Data records:

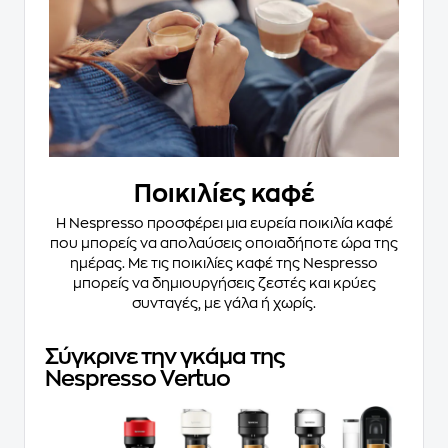
Ποικιλίες καφέ
Η Nespresso προσφέρει μια ευρεία ποικιλία καφέ
που μπορείς να απολαύσεις οποιαδήποτε ώρα της
ημέρας. Με τις ποικιλίες καφέ της Nespresso
μπορείς να δημιουργήσεις ζεστές και κρύες
συνταγές, με γάλα ή χωρίς.
Σύγκρινε την γκάμα της
Nespresso Vertuo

Task instructions:
The number of lines in the data that contain the word "Nespresso" is all that should be stated.

Completed task:
3